Dieu habite Düsseldorf de Sébastien Thiéry

Bienvenue en nos cauchemars climatisés !

Dieu habite Düsseldorf de Sébastien Thiéry

Sébastien Thiéry (Deux hommes tout nus, Momo) revendique de faire du boulevard absurde. Mais si ses textes allaient plus loin que le pense l’auteur ? Les comédiens Renaud Danner et Eric Verdin en sont convaincus, surtout quand il s’agit des premiers sketches de Thiéry, Sans ascenseur et Dieu habite Düsseldorf, où ils ont fait un choix particulièrement explosif. Première scène : un homme est reçu dans un établissement réservé aux « imbéciles » et sera soigné en conséquence. Ensuite, l’on a droit à un personnage qu’on va priver d’ouïe, à un autre qui, né sans sexe, vient en acheter un à une boutique fort bien équipée, à un vieillard empaillé avant la mort et à d’autres héros pris dans la tourmente d’un monde qui broie l’individu en lui fabriquant un bonheur cauchemardesque. Bienvenue en nos prisons climatisées, semble dire Thiéry qui évoque, pour les responsables du spectacle, Kafka, Kubrick, Lynch et quelques autres imagiers d’un présent déjà happé par un futurisme cannibale.
Les deux interprètes se sont mis en scène eux-mêmes. Bravo ! Aucun flottement dans une mise en scène clinique à l’intérieur d’un décor qui fleure bon l’hôpital et le labo avec ses tons blancs et polaires ! Il y a juste l’intervention d’un micro, dans l’un des sketches, qui paraît inutile. L’ensemble est mené dans un formidable climat de tranquillité apocalyptique. Renaud Danner joue plutôt les victimes confiantes face au système faussement bienveillant : il est parfait dans l’interprétation de la naïveté de l’homme moderne, du cadre moyen réduit à être confiné dans une terrifiante moyenne. Eric Verdin incarne plus l’exécutant que l’exécuté. C’est un bourreau sans état d’âme, endossant des certitudes venues d’ailleurs. On sait quel grand comédien est Eric Verdin (qui joue par ailleurs à la Luna Des amis fidèles d’Eric Rouquette). Il est là un maître de l’impassibilité fermée sur un vide mystérieux.De même que l’écriture de Sébastien Thiéry ne reste pas sur une seule ligne et se renouvelle avec fantaisie, le jeu de Renaud Danner et Eric Verdin multiplie les variations sous leur apparente glaciation. De sorte que, d’un effroi à l’autre, l’on est sans cesse et sans répit secoué de rires.

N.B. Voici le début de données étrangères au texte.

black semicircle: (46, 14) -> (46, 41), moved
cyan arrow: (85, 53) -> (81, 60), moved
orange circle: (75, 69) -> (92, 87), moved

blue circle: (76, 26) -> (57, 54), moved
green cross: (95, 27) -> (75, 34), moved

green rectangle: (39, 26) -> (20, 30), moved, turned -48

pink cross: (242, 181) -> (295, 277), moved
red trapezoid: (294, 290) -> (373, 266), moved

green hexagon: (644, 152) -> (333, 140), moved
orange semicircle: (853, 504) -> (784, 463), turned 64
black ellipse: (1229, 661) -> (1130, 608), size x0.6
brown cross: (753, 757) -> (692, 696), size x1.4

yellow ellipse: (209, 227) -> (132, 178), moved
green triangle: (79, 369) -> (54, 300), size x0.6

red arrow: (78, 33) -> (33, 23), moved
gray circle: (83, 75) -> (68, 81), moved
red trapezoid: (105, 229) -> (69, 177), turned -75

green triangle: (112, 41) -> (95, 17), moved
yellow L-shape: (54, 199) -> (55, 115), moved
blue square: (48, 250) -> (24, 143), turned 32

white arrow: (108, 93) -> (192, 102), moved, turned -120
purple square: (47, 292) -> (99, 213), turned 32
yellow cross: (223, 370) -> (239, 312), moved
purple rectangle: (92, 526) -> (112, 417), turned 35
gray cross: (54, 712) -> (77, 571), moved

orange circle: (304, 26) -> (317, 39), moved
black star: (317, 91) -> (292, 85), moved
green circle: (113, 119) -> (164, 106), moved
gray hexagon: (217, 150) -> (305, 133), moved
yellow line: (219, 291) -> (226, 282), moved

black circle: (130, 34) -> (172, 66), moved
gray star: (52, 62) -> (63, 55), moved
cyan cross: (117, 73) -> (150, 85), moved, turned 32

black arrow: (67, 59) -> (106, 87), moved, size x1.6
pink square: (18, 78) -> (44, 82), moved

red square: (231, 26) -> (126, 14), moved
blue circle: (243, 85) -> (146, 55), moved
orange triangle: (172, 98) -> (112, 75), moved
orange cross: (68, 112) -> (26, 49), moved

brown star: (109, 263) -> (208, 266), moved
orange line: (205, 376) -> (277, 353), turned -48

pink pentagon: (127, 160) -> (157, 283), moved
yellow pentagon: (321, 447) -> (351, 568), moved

Dieu habite Düsseldorf, sketches de Sébastien Thiéry, mis en scène et interprétés par Renaud Danner et Eric Verdin.

Au Lucernaire jusqu’au 8 juin 2019 à 21h. Durée : 1h10. Résa : 01 45 44 57 34.

Photo DR.

A propos de l'auteur
Gilles Costaz
Gilles Costaz

Journaliste et auteur de théâtre, longtemps président du Syndicat de la critique, il a collaboré à de nombreux journaux, des « Echos » à « Paris-Match ». Il participe à l’émission de Jérôme Garcin « Le Masque et la Plume » sur France-Inter depuis un quart...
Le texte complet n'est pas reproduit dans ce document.